*EXERCISE DESCRIPTION:* What should come back is the data below, word for word, minus any picture.

*MATERIAL FOR THIS TASK:*

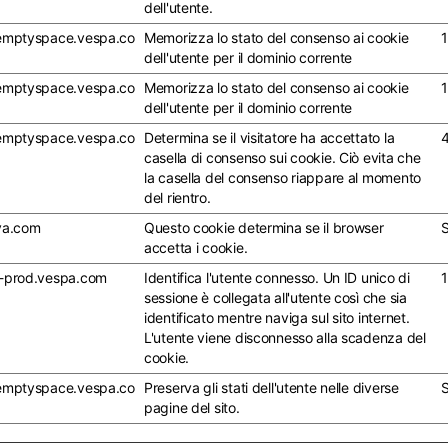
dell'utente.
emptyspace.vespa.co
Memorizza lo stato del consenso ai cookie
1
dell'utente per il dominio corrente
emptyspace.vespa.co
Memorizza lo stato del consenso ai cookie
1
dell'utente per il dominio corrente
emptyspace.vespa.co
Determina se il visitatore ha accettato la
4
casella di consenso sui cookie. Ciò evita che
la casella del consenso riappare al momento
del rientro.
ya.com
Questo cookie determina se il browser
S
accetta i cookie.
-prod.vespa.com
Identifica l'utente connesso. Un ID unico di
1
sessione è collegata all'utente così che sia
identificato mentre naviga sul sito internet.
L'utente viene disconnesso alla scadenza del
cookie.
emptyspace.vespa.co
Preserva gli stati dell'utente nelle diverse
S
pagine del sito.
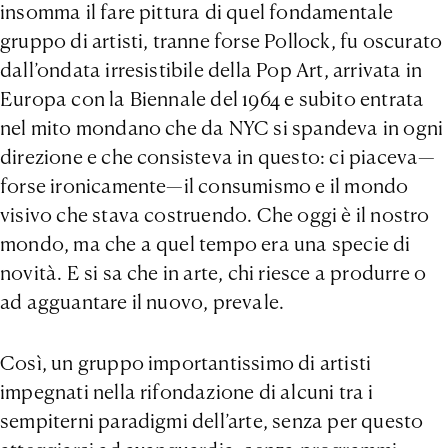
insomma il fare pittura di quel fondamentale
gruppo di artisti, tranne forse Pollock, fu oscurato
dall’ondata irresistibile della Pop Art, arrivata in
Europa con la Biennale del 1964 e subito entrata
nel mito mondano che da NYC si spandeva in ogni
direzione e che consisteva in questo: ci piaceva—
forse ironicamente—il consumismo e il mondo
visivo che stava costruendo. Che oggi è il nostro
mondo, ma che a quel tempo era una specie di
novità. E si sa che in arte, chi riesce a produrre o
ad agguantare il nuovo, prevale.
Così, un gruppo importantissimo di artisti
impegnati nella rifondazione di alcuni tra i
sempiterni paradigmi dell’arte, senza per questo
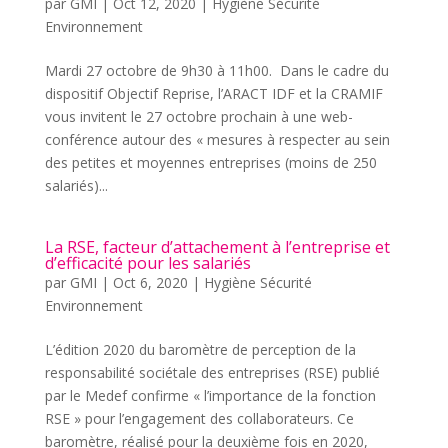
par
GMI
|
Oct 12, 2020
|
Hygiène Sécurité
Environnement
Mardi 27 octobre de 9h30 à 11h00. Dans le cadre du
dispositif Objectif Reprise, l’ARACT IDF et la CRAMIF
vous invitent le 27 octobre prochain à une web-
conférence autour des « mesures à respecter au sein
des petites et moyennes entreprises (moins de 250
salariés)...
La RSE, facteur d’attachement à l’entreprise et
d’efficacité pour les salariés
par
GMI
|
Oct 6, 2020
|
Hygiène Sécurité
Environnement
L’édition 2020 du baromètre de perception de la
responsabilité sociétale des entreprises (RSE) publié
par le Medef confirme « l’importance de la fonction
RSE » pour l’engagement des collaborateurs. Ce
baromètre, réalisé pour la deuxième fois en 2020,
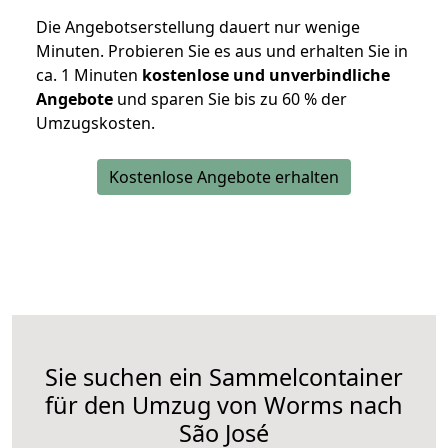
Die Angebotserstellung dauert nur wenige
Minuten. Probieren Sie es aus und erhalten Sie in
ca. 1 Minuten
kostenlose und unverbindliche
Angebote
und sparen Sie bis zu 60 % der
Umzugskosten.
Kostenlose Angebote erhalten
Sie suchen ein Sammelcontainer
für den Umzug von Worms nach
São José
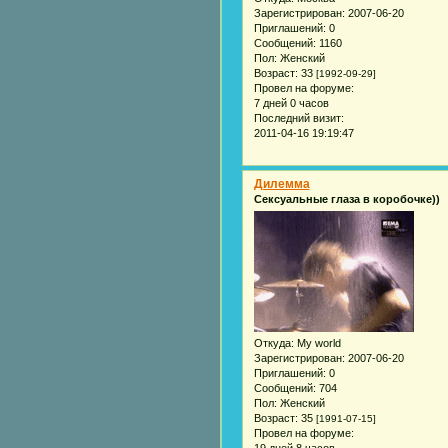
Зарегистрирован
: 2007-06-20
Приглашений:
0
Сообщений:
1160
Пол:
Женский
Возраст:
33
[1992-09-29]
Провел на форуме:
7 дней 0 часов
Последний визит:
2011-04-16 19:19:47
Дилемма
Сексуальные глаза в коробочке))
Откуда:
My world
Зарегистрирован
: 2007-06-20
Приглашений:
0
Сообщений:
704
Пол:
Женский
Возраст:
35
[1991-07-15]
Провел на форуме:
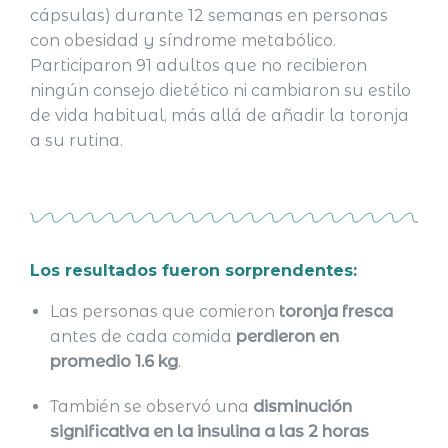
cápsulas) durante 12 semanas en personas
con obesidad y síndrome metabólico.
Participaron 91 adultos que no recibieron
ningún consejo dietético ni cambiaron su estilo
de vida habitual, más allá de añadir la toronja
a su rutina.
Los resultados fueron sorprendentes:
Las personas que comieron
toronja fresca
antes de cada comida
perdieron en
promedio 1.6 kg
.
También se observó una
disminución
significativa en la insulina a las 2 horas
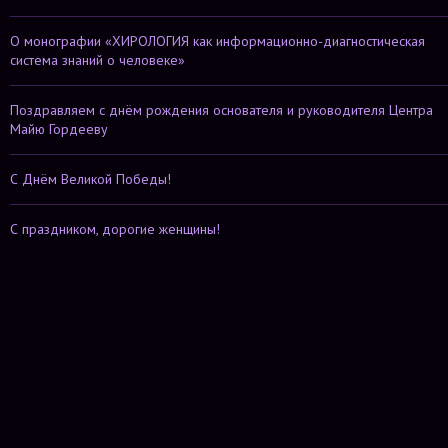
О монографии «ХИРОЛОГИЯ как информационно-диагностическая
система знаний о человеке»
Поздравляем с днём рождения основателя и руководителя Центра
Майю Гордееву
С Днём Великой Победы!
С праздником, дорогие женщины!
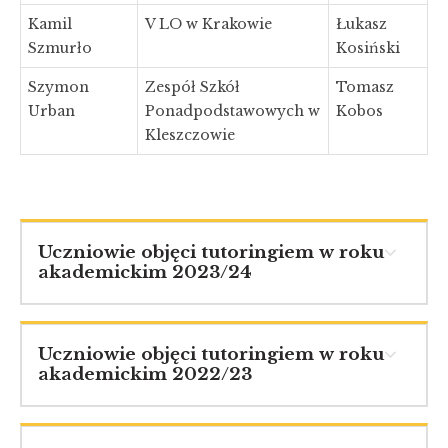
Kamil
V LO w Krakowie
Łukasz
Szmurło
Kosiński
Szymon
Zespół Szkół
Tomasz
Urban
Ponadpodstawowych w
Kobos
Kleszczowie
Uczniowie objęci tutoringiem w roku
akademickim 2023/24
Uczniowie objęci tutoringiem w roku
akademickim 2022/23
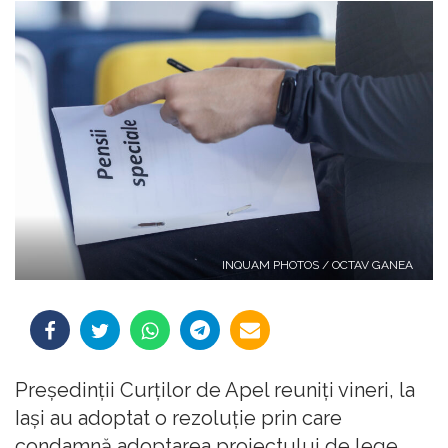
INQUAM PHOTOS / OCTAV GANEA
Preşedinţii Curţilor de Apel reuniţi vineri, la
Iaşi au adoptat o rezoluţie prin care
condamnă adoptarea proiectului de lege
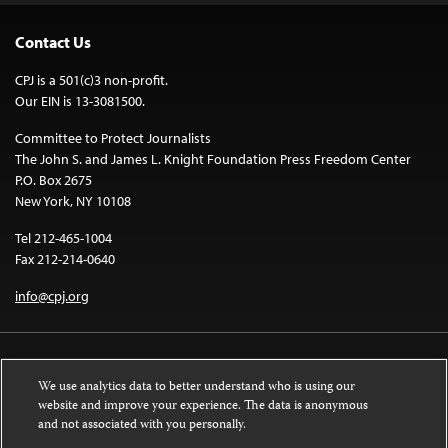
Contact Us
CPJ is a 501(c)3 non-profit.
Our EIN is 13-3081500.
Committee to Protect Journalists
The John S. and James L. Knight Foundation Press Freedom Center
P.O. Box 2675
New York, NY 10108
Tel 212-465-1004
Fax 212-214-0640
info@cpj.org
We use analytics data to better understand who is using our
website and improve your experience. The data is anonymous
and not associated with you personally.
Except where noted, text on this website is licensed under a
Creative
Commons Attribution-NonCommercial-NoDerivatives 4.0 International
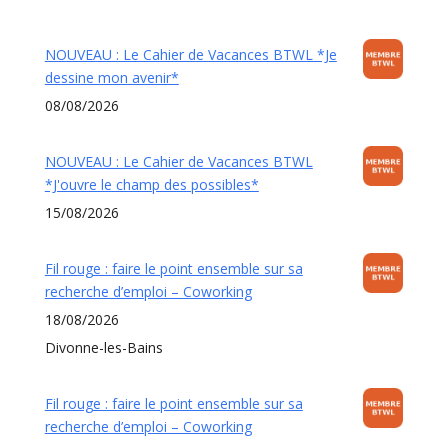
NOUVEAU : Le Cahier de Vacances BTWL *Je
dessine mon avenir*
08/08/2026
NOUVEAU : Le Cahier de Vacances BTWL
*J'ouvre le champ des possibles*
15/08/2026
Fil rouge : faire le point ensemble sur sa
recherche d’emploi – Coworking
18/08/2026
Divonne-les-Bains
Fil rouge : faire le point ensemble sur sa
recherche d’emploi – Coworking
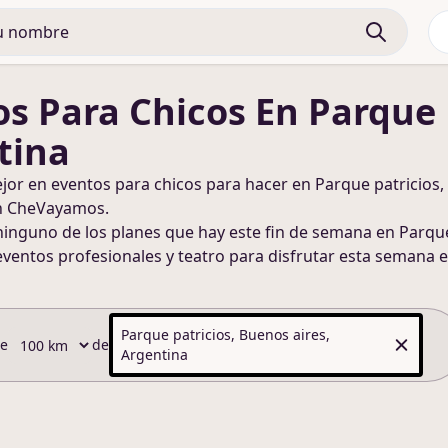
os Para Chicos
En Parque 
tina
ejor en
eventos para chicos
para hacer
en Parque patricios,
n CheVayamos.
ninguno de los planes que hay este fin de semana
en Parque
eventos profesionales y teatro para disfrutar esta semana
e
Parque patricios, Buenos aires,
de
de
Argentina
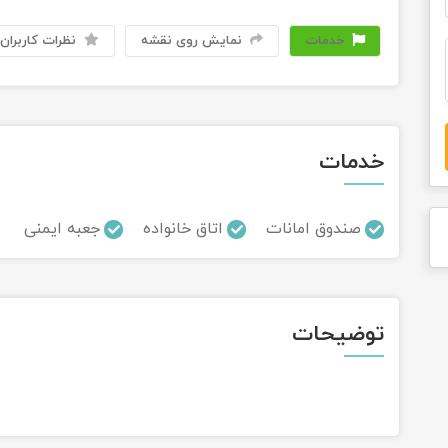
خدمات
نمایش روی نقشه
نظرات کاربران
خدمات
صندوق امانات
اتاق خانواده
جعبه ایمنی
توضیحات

*REPLY:*
dell'utente.
emptyspace.vespa.co
Memorizza lo stato del consenso ai cookie
1
dell'utente per il dominio corrente
emptyspace.vespa.co
Memorizza lo stato del consenso ai cookie
1
dell'utente per il dominio corrente
emptyspace.vespa.co
Determina se il visitatore ha accettato la
4
casella di consenso sui cookie. Ciò evita che
la casella del consenso riappare al momento
del rientro.
ya.com
Questo cookie determina se il browser
S
accetta i cookie.
-prod.vespa.com
Identifica l'utente connesso. Un ID unico di
1
sessione è collegata all'utente così che sia
identificato mentre naviga sul sito internet.
L'utente viene disconnesso alla scadenza del
cookie.
emptyspace.vespa.co
Preserva gli stati dell'utente nelle diverse
S
pagine del sito.
insomma il fare pittura di quel fondamentale
gruppo di artisti, tranne forse Pollock, fu oscurato
dall’ondata irresistibile della Pop Art, arrivata in
Europa con la Biennale del 1964 e subito entrata
nel mito mondano che da NYC si spandeva in ogni
direzione e che consisteva in questo: ci piaceva—
forse ironicamente—il consumismo e il mondo
visivo che stava costruendo. Che oggi è il nostro
mondo, ma che a quel tempo era una specie di
novità. E si sa che in arte, chi riesce a produrre o
ad agguantare il nuovo, prevale.
Così, un gruppo importantissimo di artisti
impegnati nella rifondazione di alcuni tra i
sempiterni paradigmi dell’arte, senza per questo
par
GMI
|
Oct 12, 2020
|
Hygiène Sécurité
Environnement
Mardi 27 octobre de 9h30 à 11h00. Dans le cadre du
dispositif Objectif Reprise, l’ARACT IDF et la CRAMIF
vous invitent le 27 octobre prochain à une web-
conférence autour des « mesures à respecter au sein
des petites et moyennes entreprises (moins de 250
salariés)...
La RSE, facteur d’attachement à l’entreprise et
d’efficacité pour les salariés
par
GMI
|
Oct 6, 2020
|
Hygiène Sécurité
Environnement
L’édition 2020 du baromètre de perception de la
responsabilité sociétale des entreprises (RSE) publié
par le Medef confirme « l’importance de la fonction
RSE » pour l’engagement des collaborateurs. Ce
baromètre, réalisé pour la deuxième fois en 2020,
Die Angebotserstellung dauert nur wenige
Minuten. Probieren Sie es aus und erhalten Sie in
ca. 1 Minuten
kostenlose und unverbindliche
Angebote
und sparen Sie bis zu 60 % der
Umzugskosten.
Kostenlose Angebote erhalten
Sie suchen ein Sammelcontainer
für den Umzug von Worms nach
São José
Зарегистрирован
: 2007-06-20
Приглашений:
0
Сообщений:
1160
Пол:
Женский
Возраст:
33
[1992-09-29]
Провел на форуме:
7 дней 0 часов
Последний визит:
2011-04-16 19:19:47
Дилемма
Сексуальные глаза в коробочке))
Откуда:
My world
Зарегистрирован
: 2007-06-20
Приглашений:
0
Сообщений:
704
Пол:
Женский
Возраст:
35
[1991-07-15]
Провел на форуме:
cápsulas) durante 12 semanas en personas
con obesidad y síndrome metabólico.
Participaron 91 adultos que no recibieron
ningún consejo dietético ni cambiaron su estilo
de vida habitual, más allá de añadir la toronja
a su rutina.
Los resultados fueron sorprendentes:
Las personas que comieron
toronja fresca
antes de cada comida
perdieron en
promedio 1.6 kg
.
También se observó una
disminución
significativa en la insulina a las 2 horas
О монографии «ХИРОЛОГИЯ как информационно-диагностическая
система знаний о человеке»
Поздравляем с днём рождения основателя и руководителя Центра
Майю Гордееву
С Днём Великой Победы!
С праздником, дорогие женщины!
Kamil
V LO w Krakowie
Łukasz
Szmurło
Kosiński
Szymon
Zespół Szkół
Tomasz
Urban
Ponadpodstawowych w
Kobos
Kleszczowie
Uczniowie objęci tutoringiem w roku
akademickim 2023/24
Uczniowie objęci tutoringiem w roku
akademickim 2022/23
INQUAM PHOTOS / OCTAV GANEA
Preşedinţii Curţilor de Apel reuniţi vineri, la
Iaşi au adoptat o rezoluţie prin care
condamnă adoptarea proiectului de lege
Contact Us
CPJ is a 501(c)3 non-profit.
Our EIN is 13-3081500.
Committee to Protect Journalists
The John S. and James L. Knight Foundation Press Freedom Center
P.O. Box 2675
New York, NY 10108
Tel 212-465-1004
Fax 212-214-0640
info@cpj.org
We use analytics data to better understand who is using our
website and improve your experience. The data is anonymous
and not associated with you personally.
Except where noted, text on this website is licensed under a
Creative
Commons Attribution-NonCommercial-NoDerivatives 4.0 International
NOUVEAU : Le Cahier de Vacances BTWL *Je
dessine mon avenir*
08/08/2026
NOUVEAU : Le Cahier de Vacances BTWL
*J'ouvre le champ des possibles*
15/08/2026
Fil rouge : faire le point ensemble sur sa
recherche d’emploi – Coworking
18/08/2026
Divonne-les-Bains
Fil rouge : faire le point ensemble sur sa
recherche d’emploi – Coworking
os Para Chicos
En Parque 
tina
ejor en
eventos para chicos
para hacer
en Parque patricios,
n CheVayamos.
ninguno de los planes que hay este fin de semana
en Parque
eventos profesionales y teatro para disfrutar esta semana
e
Parque patricios, Buenos aires,
de
de
Argentina
خدمات
نمایش روی نقشه
نظرات کاربران
خدمات
صندوق امانات
اتاق خانواده
جعبه ایمنی
توضیحات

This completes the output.